The Linear Logo

Dr. Mark V. Sapir

Linear Transformations From Rn to Rm


There is a yet another way to look at systems of linear equations. Suppose that we want to find all solutions of the following system of linear equations

Av=b

where A is an m by n matrix of coefficients and b is the column of right sides. For every n-vector v we can get an m-vector Av. Our goal is to find all n-vectors v such that this m-vector is b. Thus we have a function which takes any vector v from Rn to the vector Av from Rm and our goal is to find all values of the argument of this function for which the function has a particular value.

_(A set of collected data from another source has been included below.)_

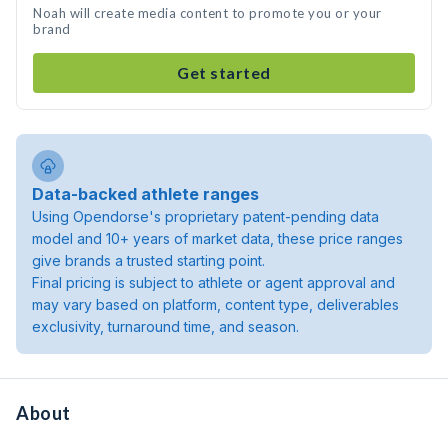
Noah will create media content to promote you or your
brand
Get started
Data-backed athlete ranges
Using Opendorse's proprietary patent-pending data
model and 10+ years of market data, these price ranges
give brands a trusted starting point.
Final pricing is subject to athlete or agent approval and
may vary based on platform, content type, deliverables
exclusivity, turnaround time, and season.
About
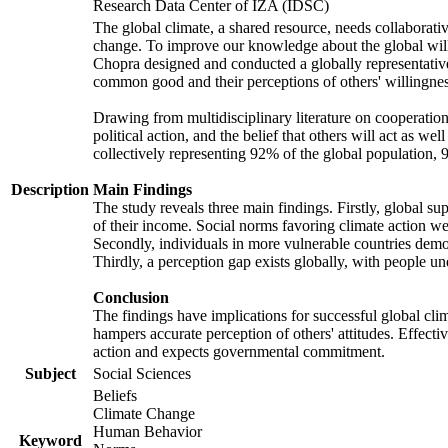
Research Data Center of IZA (IDSC)
The global climate, a shared resource, needs collaborati
change. To improve our knowledge about the global will
Chopra designed and conducted a globally representative s
common good and their perceptions of others' willingnes
Drawing from multidisciplinary literature on cooperation,
political action, and the belief that others will act as 
collectively representing 92% of the global population
Description
Main Findings
The study reveals three main findings. Firstly, global su
of their income. Social norms favoring climate action wer
Secondly, individuals in more vulnerable countries demons
Thirdly, a perception gap exists globally, with people un
Conclusion
The findings have implications for successful global clim
hampers accurate perception of others' attitudes. Effecti
action and expects governmental commitment.
Subject
Social Sciences
Beliefs
Climate Change
Human Behavior
Keyword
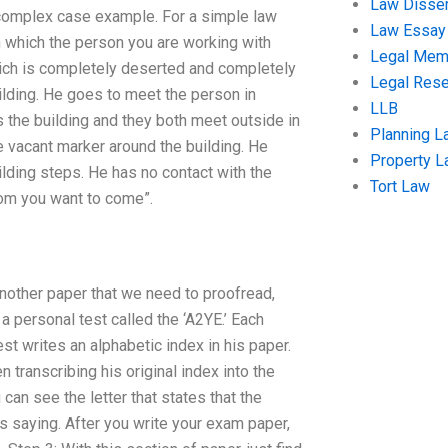
Law Disser
, complex case example. For a simple law
Law Essay
n which the person you are working with
Legal Me
hich is completely deserted and completely
Legal Res
lding. He goes to meet the person in
LLB
s the building and they both meet outside in
Planning L
 vacant marker around the building. He
Property 
ilding steps. He has no contact with the
Tort Law
hom you want to come”.
another paper that we need to proofread,
a personal test called the ‘A2YE.’ Each
est writes an alphabetic index in his paper.
n transcribing his original index into the
can see the letter that states that the
s saying. After you write your exam paper,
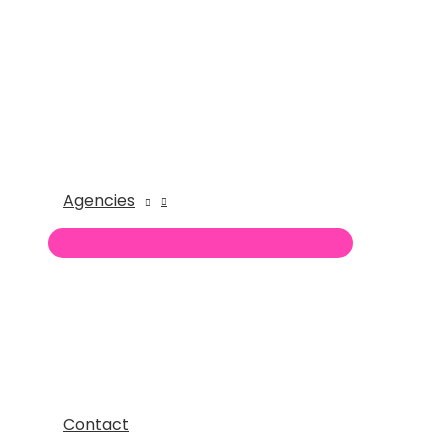
Agencies
Contact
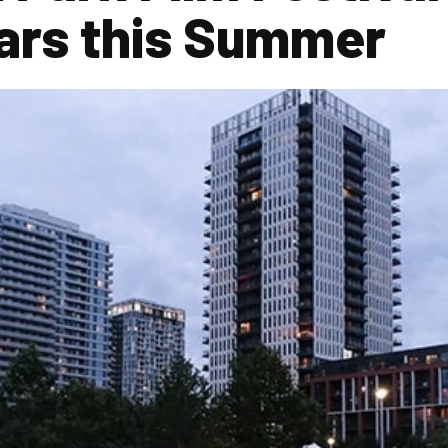
ars this Summer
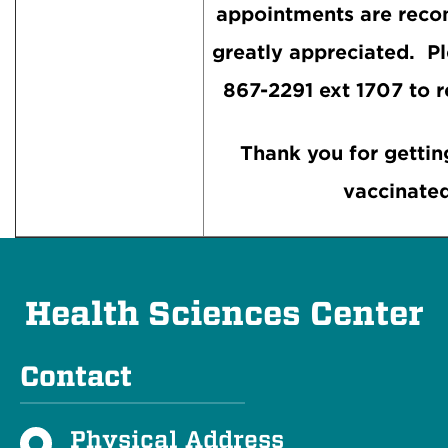
appointments are rec
greatly appreciated. Pl
867-2291 ext 1707 to r
Thank you for gettin
vaccinated
Health Sciences Center
Contact
Physical Address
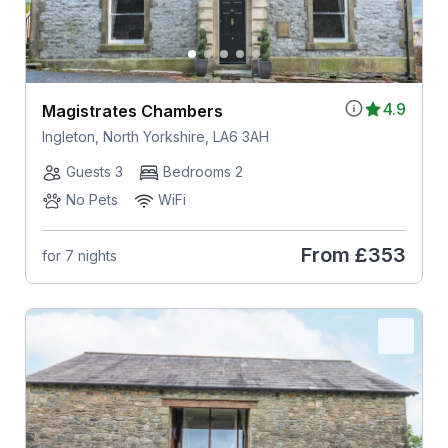
4.9
Magistrates Chambers
Ingleton, North Yorkshire, LA6 3AH
Guests 3
Bedrooms 2
No Pets
WiFi
From
£353
for 7 nights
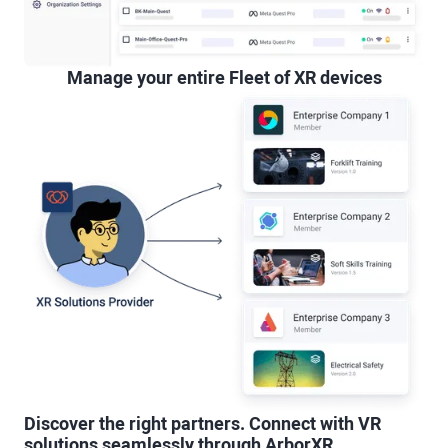
Manage your entire Fleet of XR devices
Discover the right partners. Connect with VR
solutions seamlessly through ArborXR.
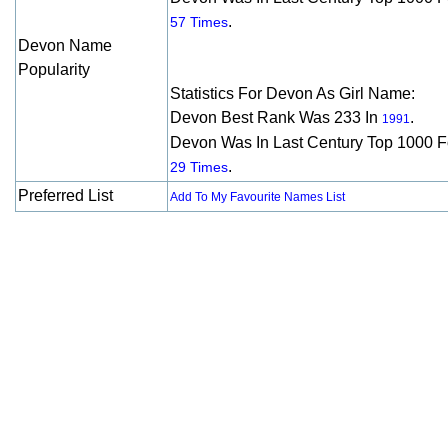
.
57 Times
Devon Name
Popularity
Statistics For Devon As Girl Name:
Devon Best Rank Was 233 In
.
1991
Devon Was In Last Century Top 1000 F
.
29 Times
Preferred List
Add To My Favourite Names List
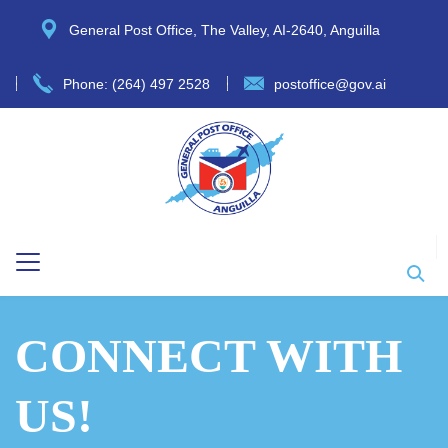
General Post Office, The Valley, AI-2640, Anguilla
Phone: (264) 497 2528
postoffice@gov.ai
CONNECT WITH
US!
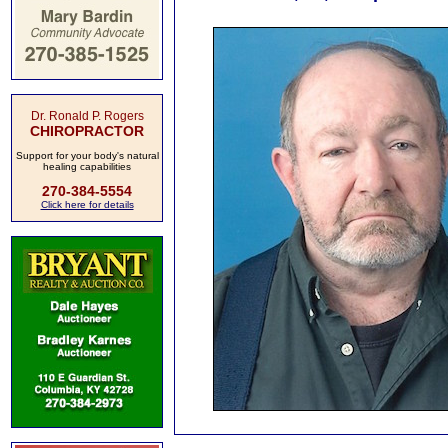
Dr. Ronald P. Rogers
CHIROPRACTOR
Support for your body's natural
healing capabilities
270-384-5554
Click here for details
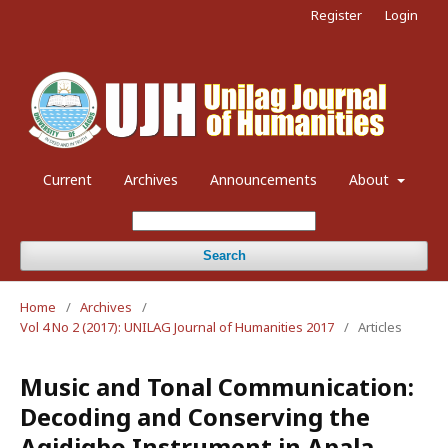
Register
Login
Current
Archives
Announcements
About
Search
Home
/
Archives
/
Vol 4 No 2 (2017): UNILAG Journal of Humanities 2017
/
Articles
Music and Tonal Communication:
Decoding and Conserving the
Agidigbo Instrument in Apala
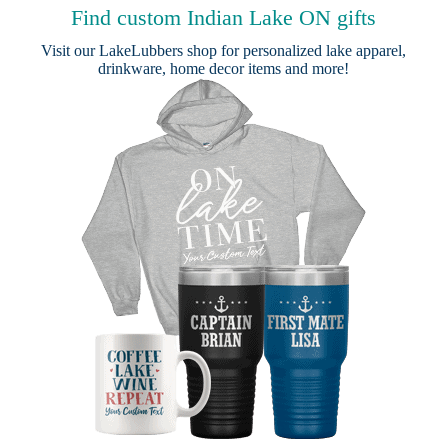
Find custom Indian Lake ON gifts
Visit our
LakeLubbers shop
for personalized lake apparel,
drinkware, home decor items and more!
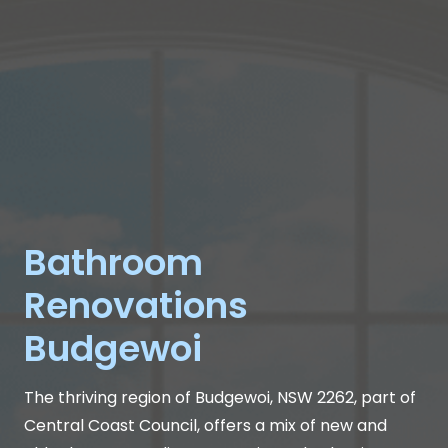
Bathroom
Renovations
Budgewoi
The thriving region of Budgewoi, NSW 2262, part of
Central Coast Council, offers a mix of new and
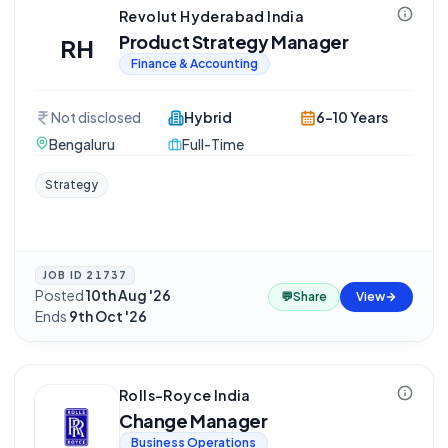
Revolut Hyderabad India
Product Strategy Manager
RH
Finance & Accounting
Not disclosed
Hybrid
6-10 Years
Bengaluru
Full-Time
Strategy
JOB ID
21737
Posted
10th Aug '26
·
💬
Share
View
Ends
9th Oct '26
Rolls-Royce India
Change Manager
Business Operations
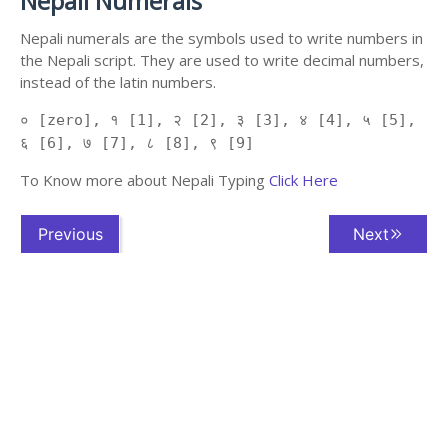
Nepali Numerals
Nepali numerals are the symbols used to write numbers in
the Nepali script. They are used to write decimal numbers,
instead of the latin numbers.
० [zero], १ [1], २ [2], ३ [3], ४ [4], ५ [5],
६ [6], ७ [7], ८ [8], ९ [9]
To Know more about Nepali Typing
Click Here
Previous
Next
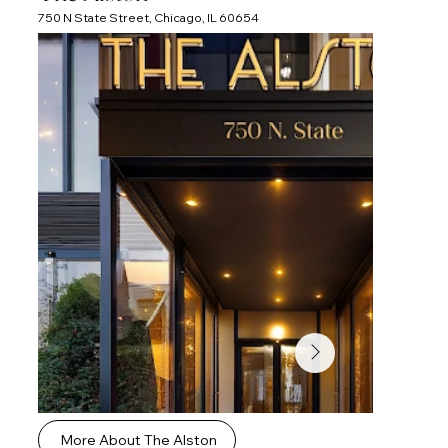
750 N State Street, Chicago, IL 60654
More About The Alston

A function from Rn to Rm which takes every n-vector v to the m-vector Av where A is a m by n matrix, is called a linear transformation. The matrix A is called the standard matrix of this transformation. If n=m then the transformation is called a linear operator of the vector space Rn.

Notice that by the definition the linear transformation with a standard matrix A takes every vector

(x1,...,xn)

from Rn to the vector

(A(1,1)x1+...+A(1,n)xn, A(2,1)x1+...+A(2,n)xn,...,A(m,1)x1+...+A(m,n)xn)

from Rm where A(i,j) are the entries of A. Conversely, every transformation from Rn to Rm given by a formula of this kind is a linear transformation and the coefficients A(i,j) form the standard matrix of this transformation.

Examples. 1. Consider the transformation of R2 which takes each vector (a,b) to the opposite vector (-a,-b). This is a linear operator with standard matrix

[ -1 0 ]
[ 0 -1 ]

2. More generally, the dilation operator is the linear operator from Rn to Rn which takes every vector

(x1,...,xn)

to

(kx1,...,kxn)

where k is a constant.

3. If we take a vector (x,y) in R2 and reflect it about the x-axis, we get vector (x,-y). Clearly, this reflection is a linear operator. Its standard matrix is

[ 1 0 ]
[ 0 -1 ]

4. If we project a vector (x,y) on the x-axis, we get vector (x,0). This projection is also a linear operator. Its standard matrix is

[ 1 0 ]
[ 0 0 ]

5. If we rotate a vector (x,y) through 90 degrees counterclockwise, we get vector (-y, x). This rotation is a linear operator with standard matrix

[ 0 -1 ]
[ 1 0 ]



A characterization of linear transformations

We shall prove that reflections about arbitrary lines, projections on arbitrary axes, and rotations through arbitrary angles in R2 are linear operators. In order to do this we need the following simple characterization of linear transformations from Rn to Rn.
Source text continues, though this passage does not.